**EXERCISE DATA**
# # # # # # #

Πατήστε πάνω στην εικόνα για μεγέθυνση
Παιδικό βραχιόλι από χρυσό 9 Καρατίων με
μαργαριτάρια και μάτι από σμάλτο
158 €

# # # # # # #

**ASSIGNMENT**
All the data above should be restated in full, exactly.

**RESPONSE**
Πατήστε πάνω στην εικόνα για μεγέθυνση
Παιδικό βραχιόλι από χρυσό 9 Καρατίων με
μαργαριτάρια και μάτι από σμάλτο
158 €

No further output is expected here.